Page-level text extractions:
^^^^^^^^

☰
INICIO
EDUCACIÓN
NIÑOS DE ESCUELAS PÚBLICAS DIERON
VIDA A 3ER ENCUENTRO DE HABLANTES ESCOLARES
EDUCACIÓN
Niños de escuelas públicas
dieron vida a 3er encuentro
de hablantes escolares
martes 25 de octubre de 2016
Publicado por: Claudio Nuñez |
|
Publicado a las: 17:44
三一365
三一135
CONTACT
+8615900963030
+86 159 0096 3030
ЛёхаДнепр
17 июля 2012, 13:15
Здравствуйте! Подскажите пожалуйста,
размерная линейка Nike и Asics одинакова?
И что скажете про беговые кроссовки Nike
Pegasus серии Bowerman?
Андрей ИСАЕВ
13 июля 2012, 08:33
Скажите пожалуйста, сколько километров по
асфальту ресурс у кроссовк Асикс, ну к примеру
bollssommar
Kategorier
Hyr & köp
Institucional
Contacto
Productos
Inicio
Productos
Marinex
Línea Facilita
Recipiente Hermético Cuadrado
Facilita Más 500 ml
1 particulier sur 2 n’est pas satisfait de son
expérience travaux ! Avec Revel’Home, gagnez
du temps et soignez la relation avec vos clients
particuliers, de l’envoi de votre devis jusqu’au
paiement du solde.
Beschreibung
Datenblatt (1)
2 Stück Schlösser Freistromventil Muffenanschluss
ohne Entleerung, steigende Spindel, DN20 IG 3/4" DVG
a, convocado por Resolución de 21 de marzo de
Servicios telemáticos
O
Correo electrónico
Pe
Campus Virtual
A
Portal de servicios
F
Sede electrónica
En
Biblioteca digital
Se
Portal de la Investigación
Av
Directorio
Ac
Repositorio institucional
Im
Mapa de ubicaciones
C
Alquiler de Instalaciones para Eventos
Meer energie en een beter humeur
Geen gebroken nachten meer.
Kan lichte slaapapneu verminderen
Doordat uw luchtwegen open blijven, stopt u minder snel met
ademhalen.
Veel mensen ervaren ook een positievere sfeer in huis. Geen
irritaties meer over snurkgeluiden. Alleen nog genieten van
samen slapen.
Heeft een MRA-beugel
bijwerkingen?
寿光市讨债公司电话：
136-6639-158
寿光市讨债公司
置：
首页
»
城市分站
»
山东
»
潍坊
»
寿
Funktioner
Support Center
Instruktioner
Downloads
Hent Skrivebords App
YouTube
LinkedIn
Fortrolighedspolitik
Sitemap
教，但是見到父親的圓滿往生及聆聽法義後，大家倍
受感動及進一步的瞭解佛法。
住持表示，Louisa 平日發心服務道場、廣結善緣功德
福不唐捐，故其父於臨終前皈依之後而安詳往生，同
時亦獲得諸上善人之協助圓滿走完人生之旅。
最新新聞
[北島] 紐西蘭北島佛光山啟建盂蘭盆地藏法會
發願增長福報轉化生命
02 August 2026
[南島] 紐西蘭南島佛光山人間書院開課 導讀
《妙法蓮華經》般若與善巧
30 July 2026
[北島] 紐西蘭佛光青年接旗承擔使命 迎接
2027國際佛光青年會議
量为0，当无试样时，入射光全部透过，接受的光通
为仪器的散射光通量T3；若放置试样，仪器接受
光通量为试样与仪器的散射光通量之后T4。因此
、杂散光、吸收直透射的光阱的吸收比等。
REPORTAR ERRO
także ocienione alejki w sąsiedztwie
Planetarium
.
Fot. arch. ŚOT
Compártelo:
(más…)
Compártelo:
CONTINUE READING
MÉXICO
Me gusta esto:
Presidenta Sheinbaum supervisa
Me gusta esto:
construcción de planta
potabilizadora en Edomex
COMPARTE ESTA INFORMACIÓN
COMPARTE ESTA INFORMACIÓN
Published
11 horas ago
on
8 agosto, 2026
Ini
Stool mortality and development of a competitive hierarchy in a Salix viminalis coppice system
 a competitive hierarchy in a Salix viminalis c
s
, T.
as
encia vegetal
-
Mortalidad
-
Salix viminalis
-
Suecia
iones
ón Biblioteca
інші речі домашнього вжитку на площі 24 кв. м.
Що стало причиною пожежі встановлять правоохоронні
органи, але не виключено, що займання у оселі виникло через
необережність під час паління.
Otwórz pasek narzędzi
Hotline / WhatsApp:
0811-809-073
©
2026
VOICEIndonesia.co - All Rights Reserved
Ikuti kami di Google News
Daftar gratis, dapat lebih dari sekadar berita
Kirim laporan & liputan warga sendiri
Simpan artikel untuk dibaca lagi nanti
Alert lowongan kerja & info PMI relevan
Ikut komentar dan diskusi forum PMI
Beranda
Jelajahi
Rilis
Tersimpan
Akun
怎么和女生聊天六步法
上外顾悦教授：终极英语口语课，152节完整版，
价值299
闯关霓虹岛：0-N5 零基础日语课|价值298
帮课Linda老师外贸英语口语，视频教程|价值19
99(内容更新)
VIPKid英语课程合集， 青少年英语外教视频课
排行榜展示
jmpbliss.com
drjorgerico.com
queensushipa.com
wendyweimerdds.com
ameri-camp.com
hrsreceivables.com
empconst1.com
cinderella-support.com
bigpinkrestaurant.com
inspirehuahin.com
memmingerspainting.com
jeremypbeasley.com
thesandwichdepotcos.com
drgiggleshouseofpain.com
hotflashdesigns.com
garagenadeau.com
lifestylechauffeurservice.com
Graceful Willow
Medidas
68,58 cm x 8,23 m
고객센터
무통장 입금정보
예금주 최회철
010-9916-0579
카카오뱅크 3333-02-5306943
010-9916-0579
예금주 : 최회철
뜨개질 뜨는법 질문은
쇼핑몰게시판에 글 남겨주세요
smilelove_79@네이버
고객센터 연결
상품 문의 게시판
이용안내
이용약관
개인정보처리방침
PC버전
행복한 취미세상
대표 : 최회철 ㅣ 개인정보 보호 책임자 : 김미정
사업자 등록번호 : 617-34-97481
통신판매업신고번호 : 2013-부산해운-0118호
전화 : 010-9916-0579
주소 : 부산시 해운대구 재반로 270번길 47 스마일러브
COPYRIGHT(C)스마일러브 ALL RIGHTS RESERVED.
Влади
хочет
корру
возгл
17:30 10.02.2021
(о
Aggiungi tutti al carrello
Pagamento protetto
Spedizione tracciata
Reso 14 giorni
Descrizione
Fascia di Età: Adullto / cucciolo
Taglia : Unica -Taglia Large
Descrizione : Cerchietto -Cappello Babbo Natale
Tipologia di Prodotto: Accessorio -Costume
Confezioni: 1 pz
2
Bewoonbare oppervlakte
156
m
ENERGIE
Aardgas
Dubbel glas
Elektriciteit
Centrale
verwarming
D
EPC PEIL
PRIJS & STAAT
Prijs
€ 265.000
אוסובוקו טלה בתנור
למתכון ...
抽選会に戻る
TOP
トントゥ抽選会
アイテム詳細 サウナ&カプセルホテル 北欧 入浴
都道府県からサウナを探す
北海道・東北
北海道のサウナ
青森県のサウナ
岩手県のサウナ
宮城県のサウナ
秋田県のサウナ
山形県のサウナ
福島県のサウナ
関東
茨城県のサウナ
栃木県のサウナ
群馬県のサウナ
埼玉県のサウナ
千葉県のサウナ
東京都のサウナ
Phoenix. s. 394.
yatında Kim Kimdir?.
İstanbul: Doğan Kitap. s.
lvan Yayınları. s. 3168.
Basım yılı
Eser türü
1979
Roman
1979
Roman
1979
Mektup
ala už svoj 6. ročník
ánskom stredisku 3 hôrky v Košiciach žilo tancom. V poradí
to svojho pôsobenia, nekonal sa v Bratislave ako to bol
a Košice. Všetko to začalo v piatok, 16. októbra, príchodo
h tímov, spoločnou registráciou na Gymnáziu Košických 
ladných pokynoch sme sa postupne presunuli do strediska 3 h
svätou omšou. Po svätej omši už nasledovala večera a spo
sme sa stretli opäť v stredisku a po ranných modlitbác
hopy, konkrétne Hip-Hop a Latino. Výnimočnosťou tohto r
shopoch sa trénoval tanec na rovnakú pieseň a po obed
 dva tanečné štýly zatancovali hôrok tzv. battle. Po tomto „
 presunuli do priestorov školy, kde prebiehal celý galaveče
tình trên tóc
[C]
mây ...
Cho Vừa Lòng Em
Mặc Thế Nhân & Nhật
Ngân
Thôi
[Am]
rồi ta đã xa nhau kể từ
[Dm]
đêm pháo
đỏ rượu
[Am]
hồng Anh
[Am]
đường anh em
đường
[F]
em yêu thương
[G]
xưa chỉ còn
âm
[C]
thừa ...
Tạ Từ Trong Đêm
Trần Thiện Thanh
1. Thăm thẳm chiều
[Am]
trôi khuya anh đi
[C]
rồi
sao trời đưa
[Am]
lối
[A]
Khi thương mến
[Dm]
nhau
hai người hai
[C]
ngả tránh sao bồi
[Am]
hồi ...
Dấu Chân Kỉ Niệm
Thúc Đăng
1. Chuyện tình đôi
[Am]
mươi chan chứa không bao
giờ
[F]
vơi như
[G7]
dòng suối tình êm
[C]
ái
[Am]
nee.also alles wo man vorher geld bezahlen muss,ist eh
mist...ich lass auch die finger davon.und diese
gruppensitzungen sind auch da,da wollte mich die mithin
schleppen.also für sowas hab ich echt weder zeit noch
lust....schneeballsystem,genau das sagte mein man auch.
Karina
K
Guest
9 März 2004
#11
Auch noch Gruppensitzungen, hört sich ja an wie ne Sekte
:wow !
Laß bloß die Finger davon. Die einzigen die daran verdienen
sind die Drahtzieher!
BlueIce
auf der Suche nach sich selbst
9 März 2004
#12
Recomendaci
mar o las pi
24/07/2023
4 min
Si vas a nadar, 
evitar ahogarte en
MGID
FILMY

^^^^^^^^

What to produce: The response must consist solely of the lines from the top of the records through the line holding "Скажите пожалуйста, сколько километров по", copied word for word.

Response to this exercise:
☰
INICIO
EDUCACIÓN
NIÑOS DE ESCUELAS PÚBLICAS DIERON
VIDA A 3ER ENCUENTRO DE HABLANTES ESCOLARES
EDUCACIÓN
Niños de escuelas públicas
dieron vida a 3er encuentro
de hablantes escolares
martes 25 de octubre de 2016
Publicado por: Claudio Nuñez |
|
Publicado a las: 17:44
三一365
三一135
CONTACT
+8615900963030
+86 159 0096 3030
ЛёхаДнепр
17 июля 2012, 13:15
Здравствуйте! Подскажите пожалуйста,
размерная линейка Nike и Asics одинакова?
И что скажете про беговые кроссовки Nike
Pegasus серии Bowerman?
Андрей ИСАЕВ
13 июля 2012, 08:33
Скажите пожалуйста, сколько километров по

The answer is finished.